The Bradford pairs are starting to bloom. Once they get flowered the dogwoods will start. And fishing season will be upon us again.


----------



## CCC

The fire ants are still too far below ground, check the mail each day in your bare feet, when you get bit start fishing.


----------



## Cocahoe

The Pecan Trees need to be blooming.


----------



## Kim

So far I think the fire ant is the best one I've read yet.


----------



## Rofhbert

the water is still too cold in my opinion.


----------



## delta dooler

Rumor has made it over here to the Mississippi Gulf Coast that "George Schwartz on the Reel Big Richard" caught the 1st off Destins bar this morning. 47 pounds. . . . any truth to it?


----------



## 85okhai

Wirelessly posted



delta dooler said:


> Rumor has made it over here to the Mississippi Gulf Coast that "George Schwartz on the Reel Big Richard" caught the 1st off Destins bar this morning. 47 pounds. . . . any truth to it?

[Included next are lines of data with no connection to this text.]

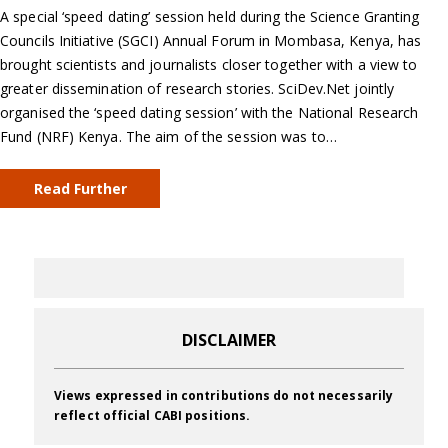
A special ‘speed dating’ session held during the Science Granting
Councils Initiative (SGCI) Annual Forum in Mombasa, Kenya, has
brought scientists and journalists closer together with a view to
greater dissemination of research stories. SciDev.Net jointly
organised the ‘speed dating session’ with the National Research
Fund (NRF) Kenya. The aim of the session was to…
Read Further
DISCLAIMER
Views expressed in contributions do not necessarily
reflect official CABI positions.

Have also heard this but have yet to see a picture


----------



## bigrick

Never Happened ^^^ Theres always some dick in this case a reel big dick ,that posts something as a joke and everyone goes crazy, it'll be another week or 2


----------



## eddiem84

bigrick said:


> Never Happened ^^^ Theres always some dick in this case a reel big dick ,that posts something as a joke and everyone goes crazy, it'll be another week or 2


Yep, no fish have even been seen yet, there were a couple Destin boats that went looking today with no luck.


----------



## MrFish49

Seeing some bradford pear trees with leaves up here in Atlanta now.


----------



## KingCrab

delta dooler said:


> Rumor has made it over here to the Mississippi Gulf Coast that "George Schwartz on the Reel Big Richard" caught the 1st off Destins bar this morning. 47 pounds. . . . any truth to it?

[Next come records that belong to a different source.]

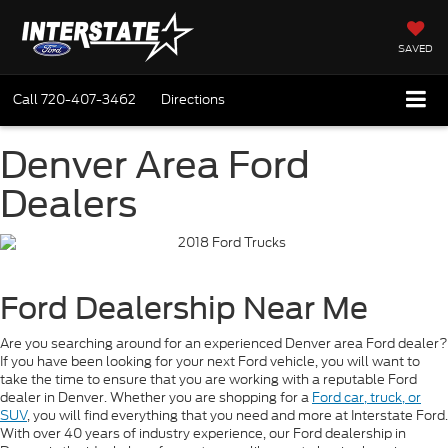
SAVED
Call
720-407-3462
Directions
Denver Area Ford
Dealers
Ford Dealership Near Me
Are you searching around for an experienced Denver area Ford dealer?
If you have been looking for your next Ford vehicle, you will want to
take the time to ensure that you are working with a reputable Ford
dealer in Denver. Whether you are shopping for a
Ford car, truck, or
SUV
, you will find everything that you need and more at Interstate Ford.
With over 40 years of industry experience, our Ford dealership in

Naaaah, BS. Georgie Porgie would have had pictures all over this Fricken Site had that happened. The name fits alot of us on here though. Sighned , Little Enus.


----------



## Don White

With the Moon almost full, squid on the beaches, & a good SE breeze with decent afternoon temps.......This Friday 3/14 looks like a good bet to me!


----------



## sniperpeeps

Surface temp on the beach is 60 degrees right now. Ain't happening any time soon.


----------



## MrFish49

sniperpeeps said:


> Surface temp on the beach is 60 degrees right now. Ain't happening any time soon.


Hey now, no need to use logic here. Leave us and our delusions of grandeur be. :whistling:


----------



## WhyMe

:thumbupogwoods are in full bloom now.
WhyMe 
Mako My Dayo


----------



## CCC

Fire ants are going crazy, I know some of you wont believe me and I can post pictures if you want but my yard is full of them, time to get the eels out and catch a cobe ! LMAO :thumbsup: (pun intended)


----------



## Tim

*Cobia Water Temp*

Water temp link:

http://www.wunderground.com/MAR/flm.html

When the third color/temp change gets here, should be good.


----------



## sniperpeeps

58.6 out of destin today


----------